• Activity
In the material below, pictures must be dropped. Repeat exactly, and only, the lines from the line with "Bien gérer la" to the line with "420MM (S/M), 440MM (L/XL)", both ends included.
────────
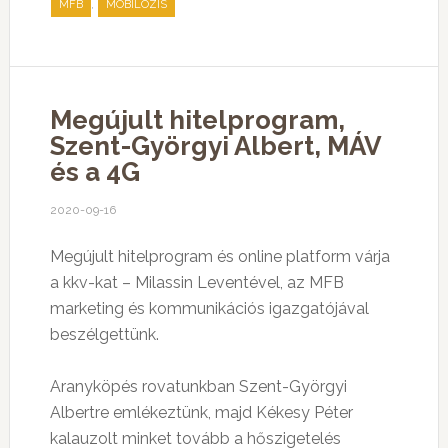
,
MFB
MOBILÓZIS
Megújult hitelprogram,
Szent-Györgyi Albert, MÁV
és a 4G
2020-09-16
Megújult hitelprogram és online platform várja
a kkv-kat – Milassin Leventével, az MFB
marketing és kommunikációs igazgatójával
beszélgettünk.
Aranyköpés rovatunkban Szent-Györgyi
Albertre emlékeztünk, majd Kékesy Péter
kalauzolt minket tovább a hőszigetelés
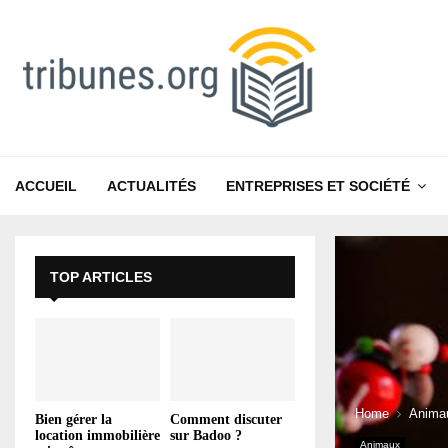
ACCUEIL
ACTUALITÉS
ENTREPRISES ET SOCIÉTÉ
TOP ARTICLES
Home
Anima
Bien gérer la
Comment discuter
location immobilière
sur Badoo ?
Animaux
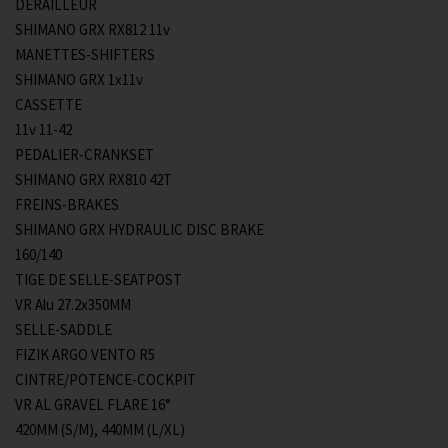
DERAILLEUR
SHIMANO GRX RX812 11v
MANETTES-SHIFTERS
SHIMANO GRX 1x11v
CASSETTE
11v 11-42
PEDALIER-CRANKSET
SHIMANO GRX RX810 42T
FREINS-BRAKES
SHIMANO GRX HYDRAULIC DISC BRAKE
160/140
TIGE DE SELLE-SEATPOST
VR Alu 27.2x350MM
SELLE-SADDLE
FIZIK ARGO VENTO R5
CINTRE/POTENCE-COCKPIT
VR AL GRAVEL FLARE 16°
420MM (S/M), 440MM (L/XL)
────────
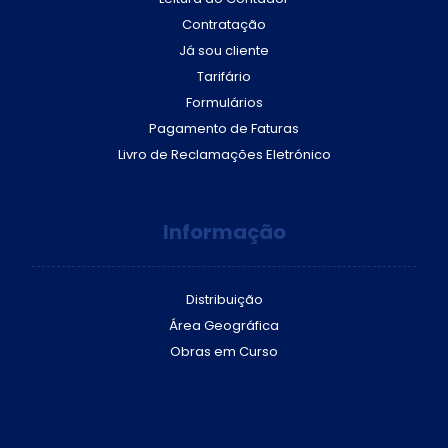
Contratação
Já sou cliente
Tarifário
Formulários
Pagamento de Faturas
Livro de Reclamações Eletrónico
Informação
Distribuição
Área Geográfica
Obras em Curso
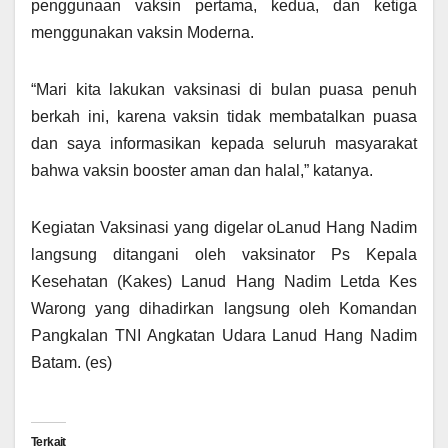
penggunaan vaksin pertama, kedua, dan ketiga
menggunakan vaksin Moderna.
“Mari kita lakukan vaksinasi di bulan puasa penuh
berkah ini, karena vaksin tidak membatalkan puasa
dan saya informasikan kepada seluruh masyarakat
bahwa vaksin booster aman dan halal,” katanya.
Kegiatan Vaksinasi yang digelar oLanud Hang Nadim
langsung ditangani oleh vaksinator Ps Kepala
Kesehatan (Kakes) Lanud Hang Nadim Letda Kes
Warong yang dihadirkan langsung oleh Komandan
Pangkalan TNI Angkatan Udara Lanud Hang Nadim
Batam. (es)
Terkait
────────
• Answer below
Bien gérer la
Comment discuter
location immobilière
sur Badoo ?
Animaux
DERAILLEUR
SHIMANO GRX RX812 11v
MANETTES-SHIFTERS
SHIMANO GRX 1x11v
CASSETTE
11v 11-42
PEDALIER-CRANKSET
SHIMANO GRX RX810 42T
FREINS-BRAKES
SHIMANO GRX HYDRAULIC DISC BRAKE
160/140
TIGE DE SELLE-SEATPOST
VR Alu 27.2x350MM
SELLE-SADDLE
FIZIK ARGO VENTO R5
CINTRE/POTENCE-COCKPIT
VR AL GRAVEL FLARE 16°
420MM (S/M), 440MM (L/XL)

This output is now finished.